New Study Supports the Higher Protection Offered by Vaccines

Study participants were over five times more likely to have COVID-19 if they were unvaccinated and had a prior infection

Today, the Centers for Disease Control and Prevention (CDC) published new research reinforcing that vaccination is the best protection against COVID-19. In a new MMWR examining more than 7,000 people across nine states who were hospitalized with COVID-like illness, CDC found that those who were unvaccinated and had a recent infection were five times more likely to have COVID-19 than those who were recently fully vaccinated and did not have a prior infection.

The data demonstrate that vaccination can provide a higher, more robust, and more consistent level of immunity to protect people from hospitalization for COVID-19 than infection alone for at least six months.

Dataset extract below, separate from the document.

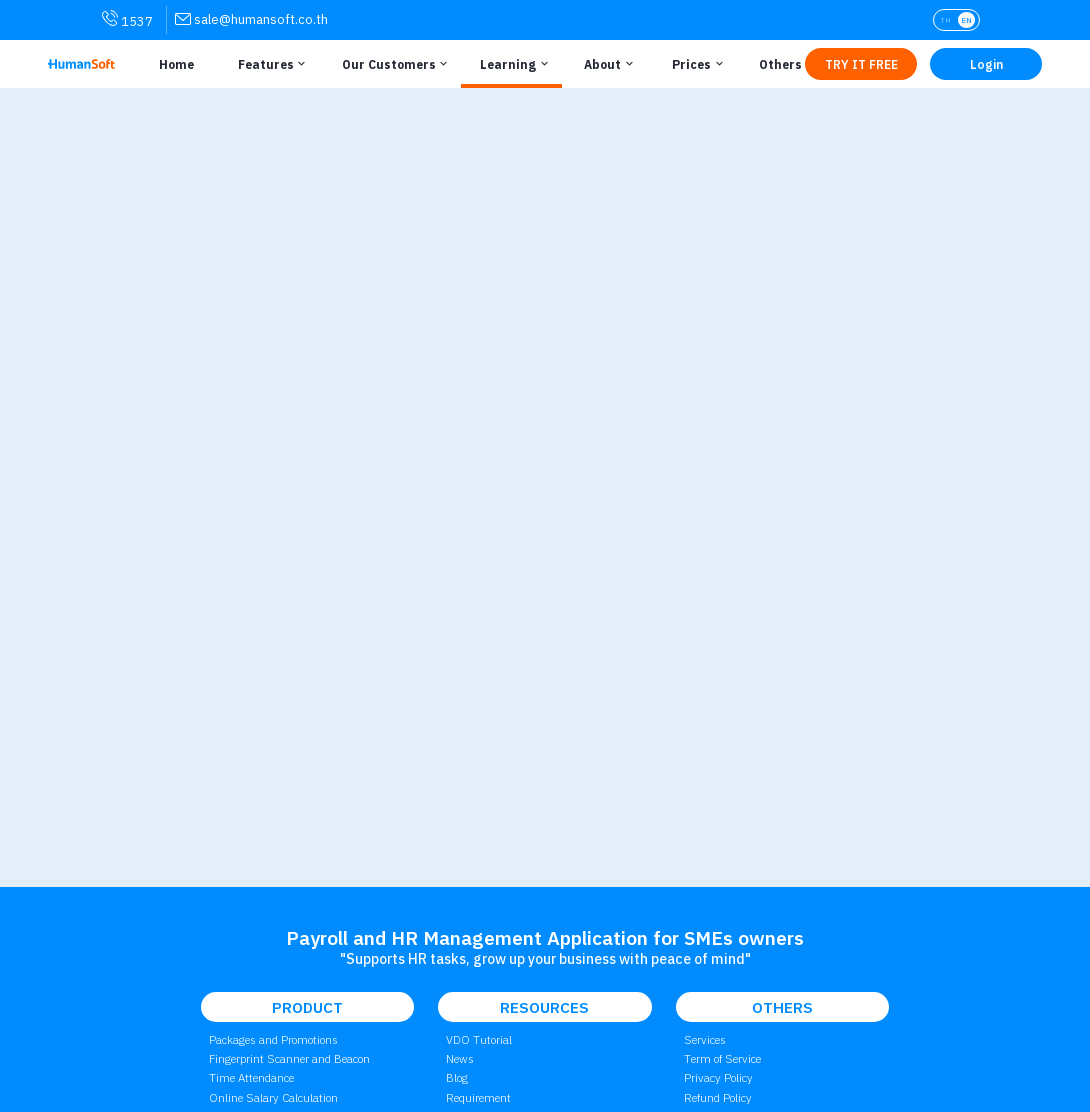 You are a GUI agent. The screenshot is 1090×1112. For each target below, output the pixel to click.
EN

“We now have additional evidence that reaffirms the importance of COVID-19 vaccines, even if you have had prior infection. This study adds more to the body of knowledge demonstrating the protection of vaccines against severe disease from COVID-19. The best way to stop COVID-19, including the emergence of variants, is with widespread COVID-19 vaccination and with disease prevention actions such as mask wearing, washing hands often, physical distancing, and staying home when sick,” said CDC Director Dr. Rochelle P. Walensky.

The study looked at data from the VISION Network that showed among adults hospitalized with symptoms similar to COVID-19, unvaccinated people with prior infection within three–six months were 5.49 times more likely to have laboratory-confirmed COVID-19 than those who were fully vaccinated within three–six months with mRNA (Pfizer or Moderna) COVID-19 vaccines. The study was conducted across 187 hospitals.

COVID-19 vaccines are safe and effective. They prevent severe illness, hospitalization, and death. CDC continues to recommend everyone 12 and older get vaccinated against COVID-19.